Thursday, June 4, 2015
Barneche and Allen 2015, Embracing general theory and taxon-level idiosyncrasies to explain nutrient recycling
This cake is to celebrate a paper by Barneche and Allen, entitled "Embracing general theory and taxon-level idiosyncrasies to explain nutrient recycling". It is being presented by Diego Barneche.
The value of mathematical theory in ecology is controversial; most ecologists are found in either side of a dichotomy: while some argue that general theory is the optimal way to advance mechanistic understanding in the discipline, others claim that general simple theory does not capture most of the variation in living systems. In our recent commentary piece (Barneche & Allen 2015), we argue that ecologists should embrace both views, and that this duality can be reconciled by using a combination of general mathematical theory and advanced statistical techniques, following a sequence of steps described below. These steps are exemplified using a recent study that uses a combination of predictions from the metabolic theory (MT) and ecological stoichiometry (ES) to explain body mass scaling of nutrient recycling rates in marine animals (Allgeier et al. 2015).

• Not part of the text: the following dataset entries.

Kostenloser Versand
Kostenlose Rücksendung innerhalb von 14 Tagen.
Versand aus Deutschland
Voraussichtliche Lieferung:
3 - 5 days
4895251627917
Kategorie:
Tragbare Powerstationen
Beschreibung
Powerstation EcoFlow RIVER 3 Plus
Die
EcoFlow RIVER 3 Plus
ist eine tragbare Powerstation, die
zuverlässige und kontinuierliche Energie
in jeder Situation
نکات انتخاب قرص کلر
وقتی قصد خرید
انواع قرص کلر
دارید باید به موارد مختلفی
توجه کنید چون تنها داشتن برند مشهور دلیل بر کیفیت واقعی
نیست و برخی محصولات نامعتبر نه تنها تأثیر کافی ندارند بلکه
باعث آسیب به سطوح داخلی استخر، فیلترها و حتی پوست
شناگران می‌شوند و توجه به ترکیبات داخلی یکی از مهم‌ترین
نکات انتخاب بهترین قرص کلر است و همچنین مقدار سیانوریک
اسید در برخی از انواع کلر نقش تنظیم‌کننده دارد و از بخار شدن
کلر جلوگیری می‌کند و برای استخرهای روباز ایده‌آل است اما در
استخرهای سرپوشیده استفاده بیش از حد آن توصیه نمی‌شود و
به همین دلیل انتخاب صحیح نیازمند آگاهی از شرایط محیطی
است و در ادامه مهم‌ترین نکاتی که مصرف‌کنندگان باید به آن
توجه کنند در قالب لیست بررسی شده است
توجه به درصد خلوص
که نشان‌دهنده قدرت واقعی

The first step entails recognising the scope of a given theory and explicitly declaring what assumptions are necessary to reach a given set of predictions. Allgeier et al. (2015) show that nutrient recycling rates follow 3/4-power body mass scaling, as should be predicted from MT-ES. Our study provides the theoretical rationale and the assumptions necessary to yield such prediction. In our view, this framework is essential to the understanding of ecological processes because false predictions serve as indications that one or more assumptions are violated/wrong – thus providing avenues on how to move forward on the understanding of ecological processes, either by modifying existing theory or by developing a new one. Although this assumption-prediction-testing-falsify cycle is the very core of the scientific method, it has been largely neglected in ecology.

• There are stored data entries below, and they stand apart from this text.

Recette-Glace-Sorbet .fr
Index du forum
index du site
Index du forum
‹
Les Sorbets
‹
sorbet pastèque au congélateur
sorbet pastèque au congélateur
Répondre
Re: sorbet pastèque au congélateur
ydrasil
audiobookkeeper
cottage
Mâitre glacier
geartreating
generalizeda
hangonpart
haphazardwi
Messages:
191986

The second step involves using statistical methods such as mixed effects models, which allow for the estimation of overall (i.e. mean) trends while accounting for deviations attributable to other variables not included in the theory. Many recent studies have made use of these mixed models to test for general theory while accounting for differences attributable to taxonomy (i.e. random effects) – there is to recognise that taxa might deviate from each other and from the overall trend. While taxonomy is not a true predictor in the sense that it characterises a process, it provides clues to what traits are responsible for differences among taxa, thus providing ideas on to how we should move forward.

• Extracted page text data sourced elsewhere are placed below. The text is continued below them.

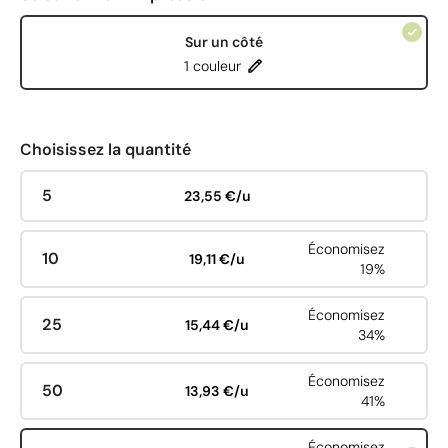
Sur un côté
1 couleur
Choisissez la quantité
5
23,55 €/u
Économisez
10
19,11 €/u
19%
Économisez
25
15,44 €/u
34%
Économisez
50
13,93 €/u
41%
Économisez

The third and final step requires a careful exploration of how much variation is explained by different predictors, and what are the magnitudes of each one of them. For example, Allgeier et al. (2015) provides compelling evidence that despite substantial taxon-level idiosyncrasies (characterised as random effects in their LMM), body size is still the strongest predictor of nutrient recycling rates in marine animals. In our commentary, we notice that body size spans many orders of magnitude, while the other fixed-effect predictor (nutrient body content) spans less than one order of magnitude. However, the effect of body nutrient is stronger than that of body size, indicating that, for example, a doubling in body nutrient content has a greater effect in nutrient recycling rates than an equivalent increase in body mass.
We hope that with this roadmap, ecologists will increasingly embrace general theory and ecological idiosyncrasies in one single framework, which should help advance our understanding of ecological patterns and processes.